> LISTED ENTRIES
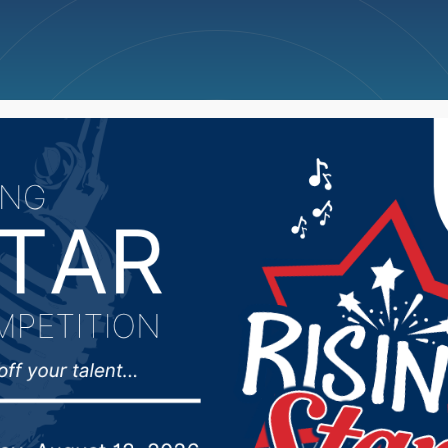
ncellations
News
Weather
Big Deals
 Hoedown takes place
==
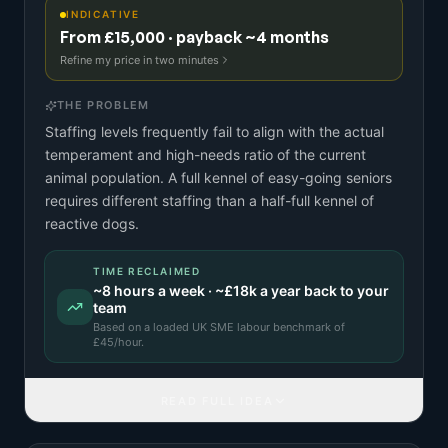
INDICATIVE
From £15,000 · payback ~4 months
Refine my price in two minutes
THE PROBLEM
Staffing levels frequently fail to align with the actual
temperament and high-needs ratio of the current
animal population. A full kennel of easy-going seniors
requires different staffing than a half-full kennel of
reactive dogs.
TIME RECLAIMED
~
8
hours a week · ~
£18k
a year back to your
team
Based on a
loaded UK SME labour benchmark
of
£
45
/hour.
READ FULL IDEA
--
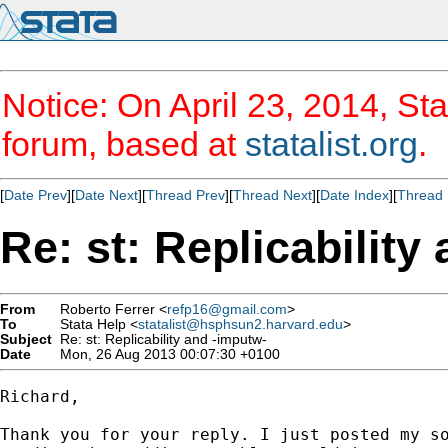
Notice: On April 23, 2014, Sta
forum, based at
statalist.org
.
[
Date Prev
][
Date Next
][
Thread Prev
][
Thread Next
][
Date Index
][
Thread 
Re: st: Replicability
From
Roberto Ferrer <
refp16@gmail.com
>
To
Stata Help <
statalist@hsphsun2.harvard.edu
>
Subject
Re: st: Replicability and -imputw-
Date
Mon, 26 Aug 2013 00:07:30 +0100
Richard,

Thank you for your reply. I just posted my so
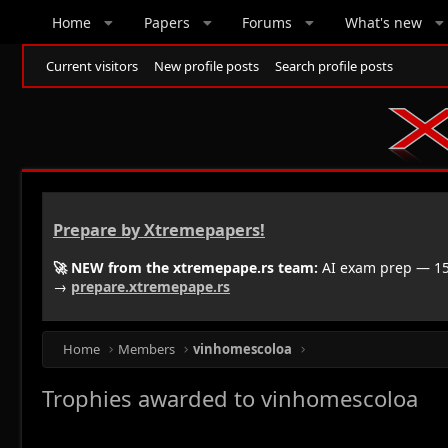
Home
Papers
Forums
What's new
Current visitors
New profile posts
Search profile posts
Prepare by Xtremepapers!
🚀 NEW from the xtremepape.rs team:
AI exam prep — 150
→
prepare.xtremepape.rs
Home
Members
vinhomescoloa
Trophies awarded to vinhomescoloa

> GOAL OF THE EXERCISE
Please output the lines of the listing above that fall in the stretch from the one with "ncellations" through the one with "Hoedown takes place", exactly and only those.

> ANSWER TO THE PROBLEM
ncellations
News
Weather
Big Deals
 Hoedown takes place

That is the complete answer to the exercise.